Daarnaast zou je kunnen stellen dat Kwasi en Kwame zelfs door de Nederlandse regering worden gediscrimineerd. Ze kosten veel geld en daarom is de Nederlandse regering helemaal niet blij met deze twee Afrikaanse prinsen.
Verraad
Op een aantal momenten staat Kwasi min of meer als een verrader tegenover zijn neef. Dat blijkt ondermeer als Kwasi voor Zwarte Piet speelt en Kwame op zijn weg vindt.
Het hoogtepunt van het verraad vindt plaats als Aquasi in zijn toespraak als bestuurder van de studentenvereniging een verhandeling geeft over zijn eigen volk.
Isolement
Niet alleen Aquasi komt op het einde van zijn leven in een isolement terecht. Er zijn meer figuren die door de omstandigheden gedwongen in een geïsoleerde positie leven. Kwame is na zijn terugkeer in Afrika eveneens vereenzaamd. Hij krijgt dromen waarin zijn moeder hem komt bezoeken.
Anna Paulowna leeft erg eenzaam aan het hof. Van Drunen zet zich af tegen de geldende regels en trekt zich terug uit de actieve dienst. Ook Cornelius de Groot kun je een eenzaam man noemen. Het huwelijk is zijn enige troost en hij verliest juist twee echtgenotes.
- Vergelijkbare werken:
Wat opvallend was dat in het verhaal werd gesproken over Eduard Douwes Dekker, uit het verhaal van Multatuli; Max Havelaar.
- Titelverklaring:
De titel van dit boek ‘de zwarte met het witte hart’ slaat natuurlijk op Kwasi. Hij past zich aan aan de Nederlandse cultuur. Zijn huidskleur blijft zwart, maar hij denkt als een blanke en hij voelt zich ook een blanke. In het boek zijn tal van voorbeelden te vinden waaruit dit blijkt. Heel duidelijk uit het volgende fragment, waarin Kwasi een foto van zichzelf bekijkt.
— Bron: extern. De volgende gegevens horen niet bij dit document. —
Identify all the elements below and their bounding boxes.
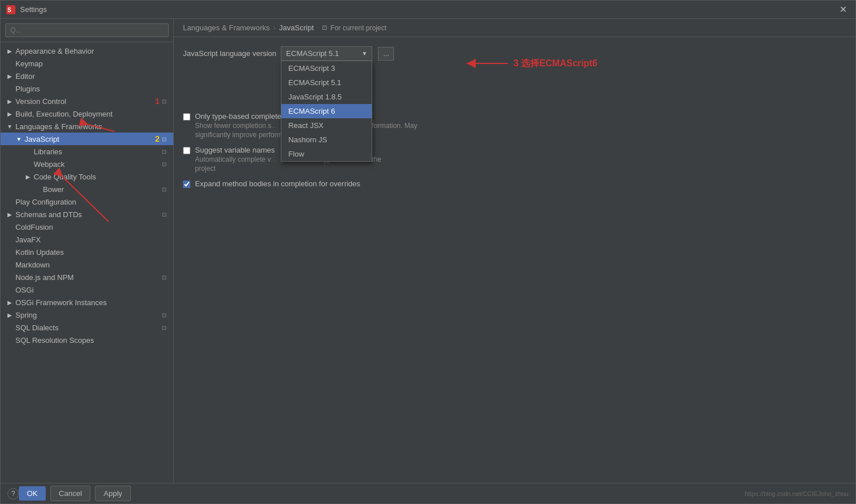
dropdown-option-js185[interactable]: JavaScript 1.8.5 bbox=[281, 90, 372, 104]
expand-icon: ▶ bbox=[23, 172, 33, 181]
app-icon: S bbox=[6, 5, 15, 14]
svg-text:S: S bbox=[7, 7, 11, 13]
dropdown-option-flow[interactable]: Flow bbox=[281, 147, 372, 161]
dropdown-option-ecma6[interactable]: ECMAScript 6 bbox=[281, 104, 372, 118]
spacer bbox=[5, 260, 14, 269]
spacer bbox=[5, 197, 14, 206]
page-icon: ⊡ bbox=[160, 185, 169, 194]
expand-icon: ▶ bbox=[5, 310, 14, 319]
checkbox-expand-method: Expand method bodies in completion for o… bbox=[183, 179, 846, 188]
page-icon: ⊡ bbox=[160, 147, 169, 156]
spacer bbox=[5, 235, 14, 244]
sidebar-item-build[interactable]: ▶ Build, Execution, Deployment bbox=[1, 107, 173, 120]
annotation-3-container: 3 选择ECMAScript6 bbox=[463, 57, 598, 70]
spacer bbox=[5, 84, 14, 93]
sidebar-item-markdown[interactable]: Markdown bbox=[1, 258, 173, 271]
sidebar-item-libraries[interactable]: Libraries ⊡ bbox=[1, 145, 173, 158]
checkbox-suggest-vars-desc2: project bbox=[195, 165, 381, 173]
breadcrumb-part1: Languages & Frameworks bbox=[183, 23, 270, 32]
search-container bbox=[1, 19, 173, 42]
dropdown-container: ECMAScript 5.1 ▼ ECMAScript 3 ECMAScript… bbox=[281, 46, 372, 61]
page-icon: ⊡ bbox=[160, 134, 169, 143]
main-content: JavaScript language version ECMAScript 5… bbox=[174, 37, 855, 483]
spacer bbox=[5, 273, 14, 282]
sidebar-item-javafx[interactable]: JavaFX bbox=[1, 233, 173, 246]
checkbox-expand-method-input[interactable] bbox=[183, 181, 190, 188]
chevron-down-icon: ▼ bbox=[361, 50, 367, 57]
breadcrumb-part2: JavaScript bbox=[279, 23, 314, 32]
close-button[interactable]: ✕ bbox=[836, 3, 850, 17]
breadcrumb: Languages & Frameworks › JavaScript ⊡ Fo… bbox=[174, 19, 855, 37]
spacer bbox=[23, 147, 33, 156]
sidebar-item-osgi-framework[interactable]: ▶ OSGi Framework Instances bbox=[1, 296, 173, 309]
breadcrumb-project-icon: ⊡ bbox=[322, 24, 327, 31]
spacer bbox=[5, 222, 14, 231]
dropdown-value: ECMAScript 5.1 bbox=[286, 49, 339, 58]
expand-icon: ▶ bbox=[5, 298, 14, 307]
sidebar-item-appearance[interactable]: ▶ Appearance & Behavior bbox=[1, 45, 173, 57]
sidebar-item-play[interactable]: Play Configuration bbox=[1, 195, 173, 208]
spacer bbox=[5, 335, 14, 345]
spacer bbox=[23, 159, 33, 169]
expand-icon: ▶ bbox=[5, 46, 14, 55]
sidebar-item-sql-dialects[interactable]: SQL Dialects ⊡ bbox=[1, 321, 173, 334]
sidebar-item-javascript[interactable]: ▼ JavaScript 2 ⊡ bbox=[1, 133, 173, 145]
page-icon: ⊡ bbox=[160, 310, 169, 319]
dropdown-option-ecma3[interactable]: ECMAScript 3 bbox=[281, 61, 372, 75]
arrow-icon bbox=[463, 57, 509, 70]
cancel-button[interactable]: Cancel bbox=[50, 486, 90, 501]
language-version-row: JavaScript language version ECMAScript 5… bbox=[183, 46, 846, 61]
language-version-label: JavaScript language version bbox=[183, 49, 276, 58]
sidebar-item-coldfusion[interactable]: ColdFusion bbox=[1, 221, 173, 233]
page-icon: ⊡ bbox=[160, 97, 169, 106]
sidebar-item-bower[interactable]: Bower ⊡ bbox=[1, 183, 173, 195]
spacer bbox=[5, 323, 14, 332]
sidebar-item-nodejs[interactable]: Node.js and NPM ⊡ bbox=[1, 271, 173, 283]
spacer bbox=[5, 247, 14, 257]
title-bar: S Settings ✕ bbox=[1, 1, 855, 19]
sidebar-item-keymap[interactable]: Keymap bbox=[1, 57, 173, 70]
expand-icon: ▶ bbox=[5, 109, 14, 118]
sidebar-item-code-quality[interactable]: ▶ Code Quality Tools bbox=[1, 170, 173, 183]
ok-button[interactable]: OK bbox=[19, 486, 46, 501]
expand-icon: ▶ bbox=[5, 71, 14, 81]
expand-icon: ▼ bbox=[5, 122, 14, 131]
breadcrumb-sep: › bbox=[273, 23, 276, 32]
window-title: Settings bbox=[20, 5, 836, 14]
checkbox-suggest-vars-input[interactable] bbox=[183, 147, 190, 154]
breadcrumb-project-label: For current project bbox=[331, 24, 387, 32]
sidebar-item-editor[interactable]: ▶ Editor bbox=[1, 70, 173, 82]
page-icon: ⊡ bbox=[160, 323, 169, 332]
extra-options-button[interactable]: ... bbox=[378, 47, 394, 61]
sidebar-item-spring[interactable]: ▶ Spring ⊡ bbox=[1, 309, 173, 321]
dropdown-option-nashorn[interactable]: Nashorn JS bbox=[281, 133, 372, 147]
sidebar-item-plugins[interactable]: Plugins bbox=[1, 82, 173, 95]
sidebar-item-kotlin[interactable]: Kotlin Updates bbox=[1, 246, 173, 258]
main-panel: Languages & Frameworks › JavaScript ⊡ Fo… bbox=[174, 19, 855, 483]
search-input[interactable] bbox=[5, 23, 169, 37]
annotation-2: 2 bbox=[155, 134, 160, 143]
sidebar-item-osgi[interactable]: OSGi bbox=[1, 283, 173, 296]
dropdown-menu: ECMAScript 3 ECMAScript 5.1 JavaScript 1… bbox=[281, 61, 372, 162]
page-icon: ⊡ bbox=[160, 273, 169, 282]
language-version-dropdown[interactable]: ECMAScript 5.1 ▼ bbox=[281, 46, 372, 61]
checkbox-type-based-input[interactable] bbox=[183, 113, 190, 121]
expand-icon: ▶ bbox=[5, 210, 14, 219]
dropdown-option-react[interactable]: React JSX bbox=[281, 118, 372, 133]
expand-icon: ▼ bbox=[14, 134, 23, 143]
spacer bbox=[5, 285, 14, 294]
sidebar-item-schemas[interactable]: ▶ Schemas and DTDs ⊡ bbox=[1, 208, 173, 221]
help-button[interactable]: ? bbox=[7, 488, 19, 499]
sidebar-item-version-control[interactable]: ▶ Version Control 1 ⊡ bbox=[1, 95, 173, 107]
dialog-buttons: OK Cancel Apply bbox=[19, 486, 131, 501]
sidebar-item-webpack[interactable]: Webpack ⊡ bbox=[1, 158, 173, 170]
spacer bbox=[5, 59, 14, 68]
dropdown-option-ecma51[interactable]: ECMAScript 5.1 bbox=[281, 75, 372, 90]
sidebar-item-sql-resolution[interactable]: SQL Resolution Scopes bbox=[1, 334, 173, 346]
page-icon: ⊡ bbox=[160, 159, 169, 169]
sidebar-item-languages[interactable]: ▼ Languages & Frameworks bbox=[1, 120, 173, 133]
apply-button[interactable]: Apply bbox=[95, 486, 131, 501]
page-icon: ⊡ bbox=[160, 210, 169, 219]
settings-sidebar: ▶ Appearance & Behavior Keymap ▶ Editor bbox=[1, 19, 174, 483]
annotation-3-text: 3 选择ECMAScript6 bbox=[513, 58, 598, 70]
“Ik bewoog de plaat in mijn hand heen en weer. Het ene moment verbleekte de jongeman, het volgende versomberde hij. Zwart, wit, zwart, wit verscheen ik voor mijn eigen ogen, zwart, wit, besluiteloos. Het procédé van monsieur Daguerre, de positief-negatief werking van de spiegelplaat, had de werklijkheid afgebeeld én het tegendeel. Het leven en de droom.
Ik kneep mijn slechte oog dicht. Ik doofde de lamp om de schittering te doen minderen. Maar wat ik ook probeerde, ze bleven allebei zichtbaar, Kwasi en Aquasi. Zwart, wit, zwart, wit, zwart, wit.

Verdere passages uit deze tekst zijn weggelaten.